И пахнет от него иначе – к перегарным ароматам подмешан запах мыла и, кажется, одеколона. Раньше несло помойкой и мочой. Ну и перегаром.
– Вы мне советы будете давать или желания исполнять?
Юджин ухмыляется.
– Экий ты, брат, ехидный, – он грозит мне пальцем и подмигивает. – Не, проси чего хочешь, конечно. Жалко мне просто тебя. Я-то жизнь знаю.
На вырезку из газеты, с которой обольстительно улыбается премерзкая Малика, мой джинн реагирует бурно. Он вскипает как чайник. Он исходит пеной и брызгами.
– Вон она чего, а? – бурлит он. – Нет, правда, что ли, из дому девку выжила? И в психушку сдавала? Ой, не могу, дай еще выпью. Из-за таких вот мы и пьем, понял? Красивые бабы – самые злые. А страшные – еще злее.
Меня его логика убивает наповал. Я подливаю ему пива.
– Но твоя-то девка, она не такая? – умоляюще спрашивает мой расстроенный джинн, разом всосав треть кружки. – Да уж вижу, что не такая. Хватит мне тут сиять, я верю, верю. Давай, расскажи еще раз, Ромео, что там надо внушить этой кренделихе.
– Послушайте, – спрашиваю я (опять спрашиваю!). – А вы что, правда волшебник?
– Волшебник, волшебник, – машет Юджин рукой. – Не парься.
А через неделю начинается буря.
«Светская львица отказалась от своих обвинений в адрес падчерицы».
«Одноклассница Талии: “Я всегда знала, что она не виновата”».
«Девушка была вынуждена учиться в вузе под чужим именем».
«Скандал! Малика Петрова призналась во всем!»
«Юная Талия полностью реабилитирована».
«Злая мачеха оставляет страну».
Я жду ее с лекций. Она приходит с неожиданной стороны (не была на занятиях?). Не смотрит на меня. Отстраняет мои руки, не дает себя поцеловать.
– Он тебя ко мне подослал? Господин Бессмертных?
С ее лица исчез этот ее маскировочный грим.
– Это его почерк – генерировать непрошеные чудеса. Делать добро и требовать за него плату. А ты, значит, в сваты завербовался. Очень красиво.
Зато вернулось выражение затравленности – как тогда, на станции, когда я ее встретил в первый раз.
– Тяжело было притворяться влюбленным?
Я говорю ей все как есть. Что люблю ее. Что искал ее везде целое лето. Что этот упырь начал меня использовать, когда мы с ней уже были вместе. Что я не мог ей признаться в этом, потому что он пригрозил сделать с ней что-то ужасное.

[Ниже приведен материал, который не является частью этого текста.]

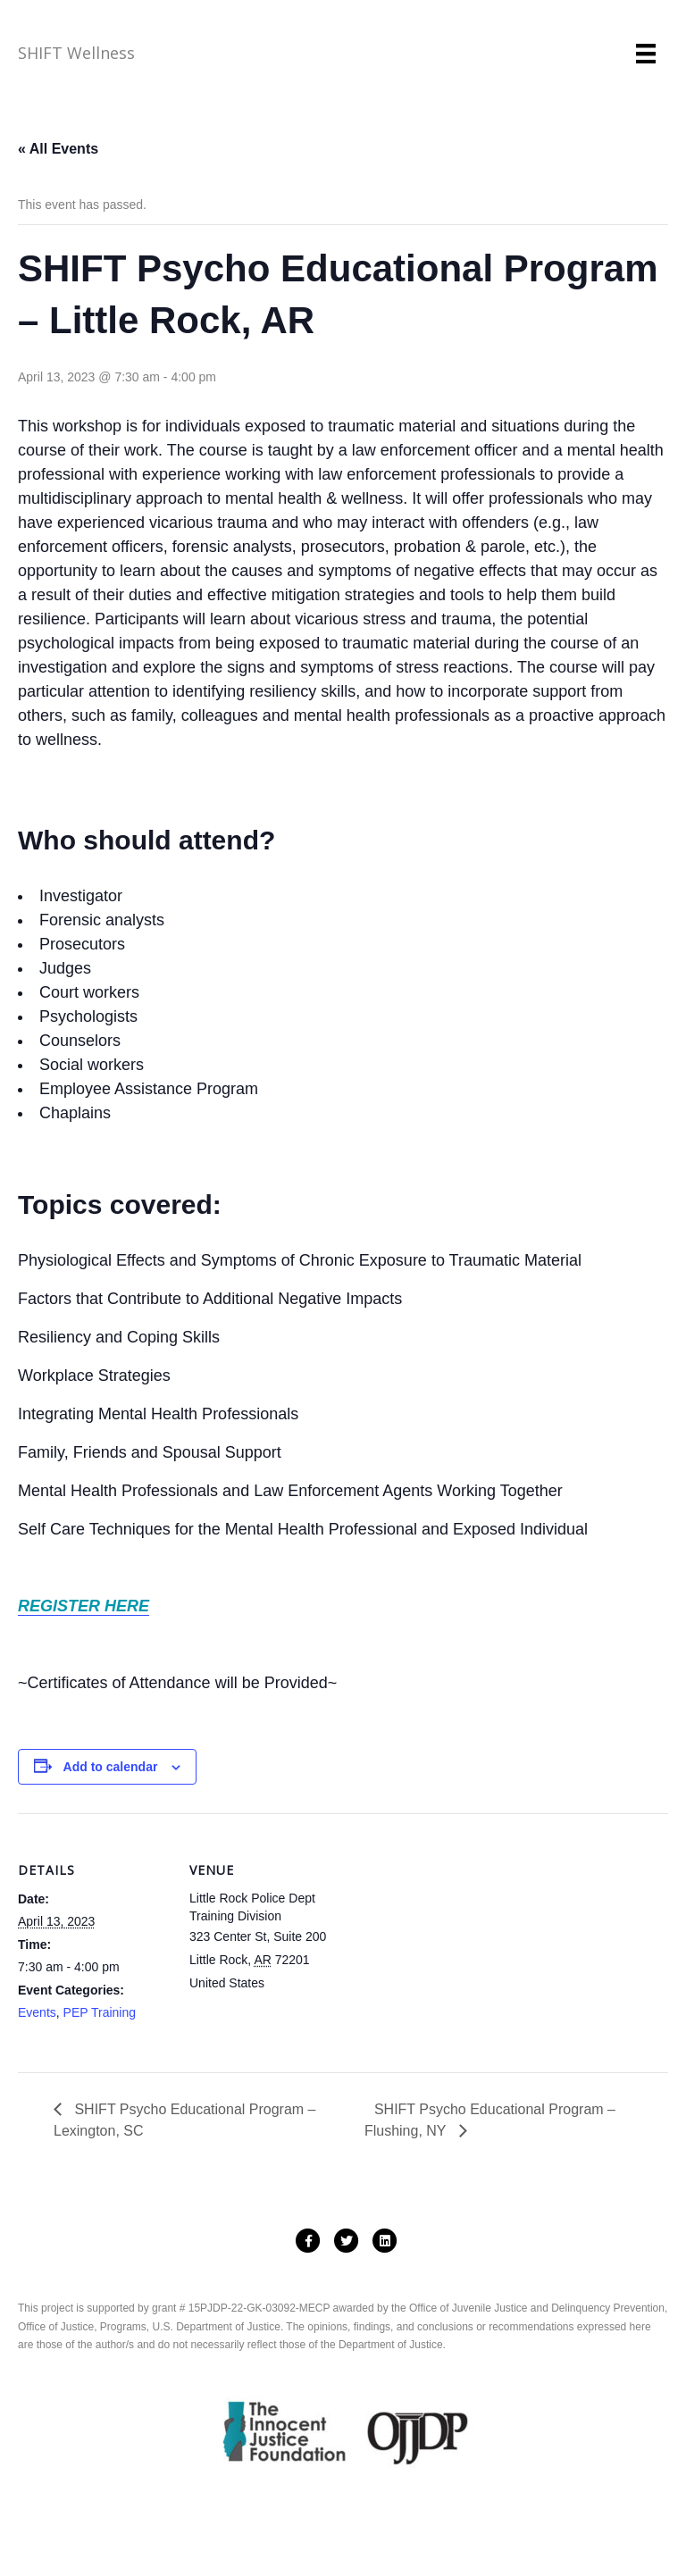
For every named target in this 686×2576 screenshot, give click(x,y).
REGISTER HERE (83, 1606)
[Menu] (645, 53)
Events (37, 2012)
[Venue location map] (455, 1937)
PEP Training (99, 2012)
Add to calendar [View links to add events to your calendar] (110, 1767)
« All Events (58, 148)
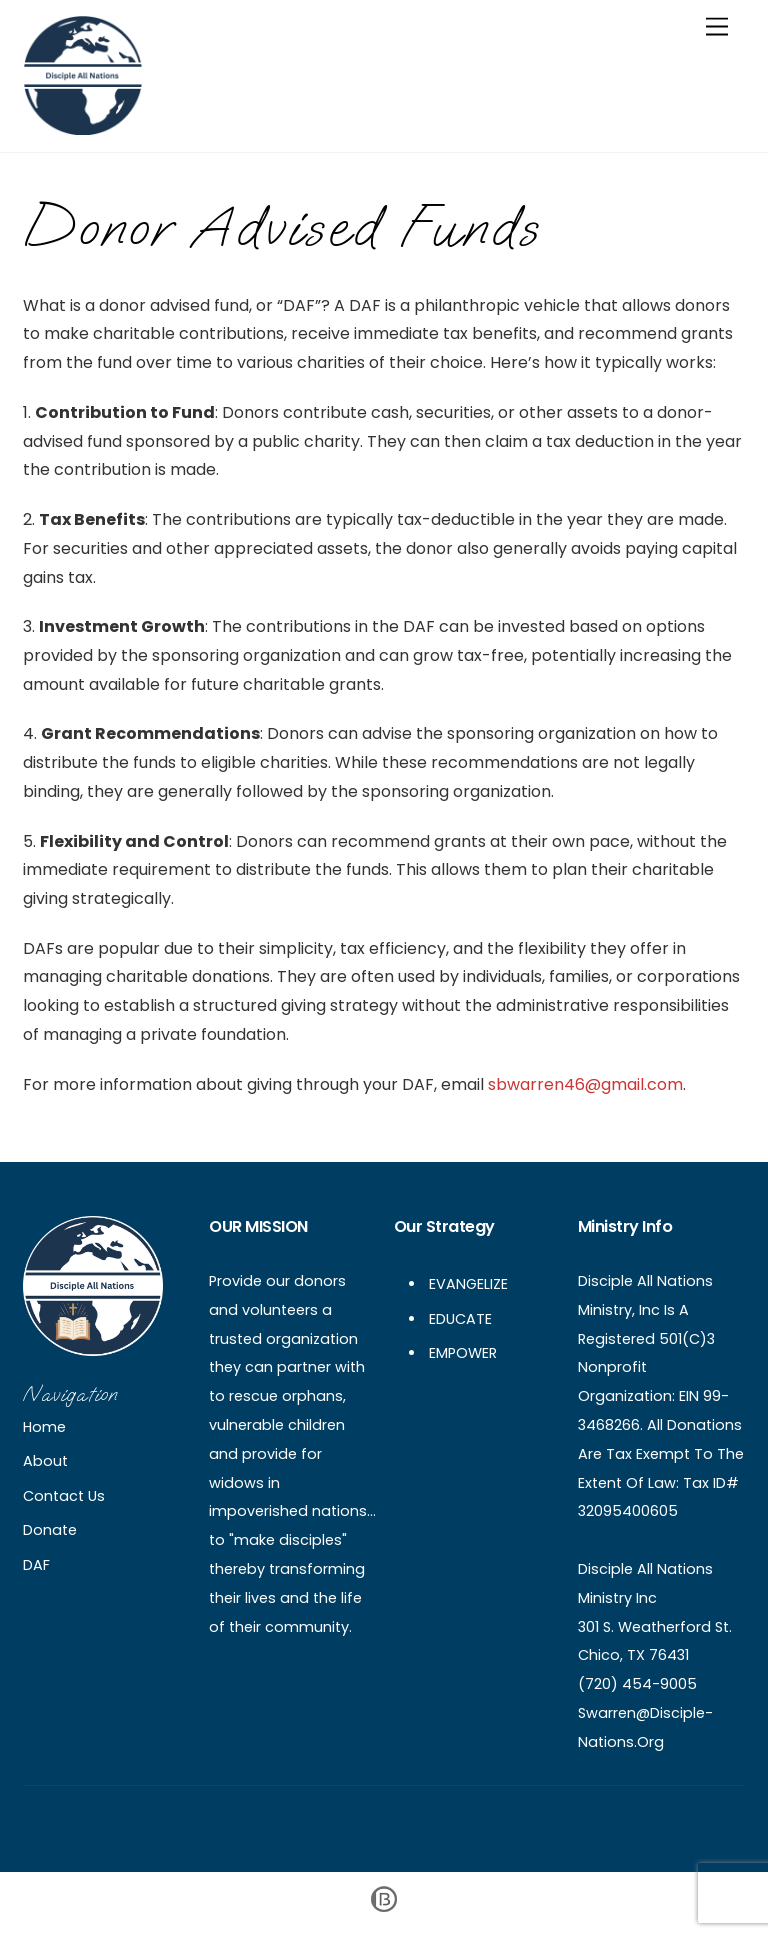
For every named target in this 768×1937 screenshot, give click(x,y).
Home (44, 1427)
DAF (36, 1565)
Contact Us (64, 1496)
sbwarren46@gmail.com (585, 1084)
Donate (50, 1530)
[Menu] (717, 27)
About (45, 1461)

– Знаешь, милый, – говорит она. – Мог бы придумать и поинтереснее.
Я бегу за ней, как ошалевший пес. Я не понимаю, почему она мне не верит. Я не могу принять того, что она просто исчезнет. Я молча захожу вслед за ней в вагон метро, молча смотрю, как она садится на свободное место, раскрывает книжку. Молча стою на эскалаторе тремя ступенями ниже. Иду за ней до общаги. Вижу, как она закрывает за собой двери. Кидаюсь к дверям.
Но до дверей не добегаю, потому что мне заламывают руки за спину.
– Слушайте, а нельзя было без этой шпионской театральщины? Скрутили, в автомобиль сунули, везут куда-то, на вопросы не отвечают. Вы, наверное, в детстве любили в мафию играть, да?
Господин Бессмертных приятно улыбается.
– Лучше тебе не знать, что я любил в детстве, – говорит он. – А в мафию я люблю играть сейчас. Это меня умиротворяет. Надо было тебя еще хлороформом усыпить для пущего эффекта. В следующий раз так и сделаю.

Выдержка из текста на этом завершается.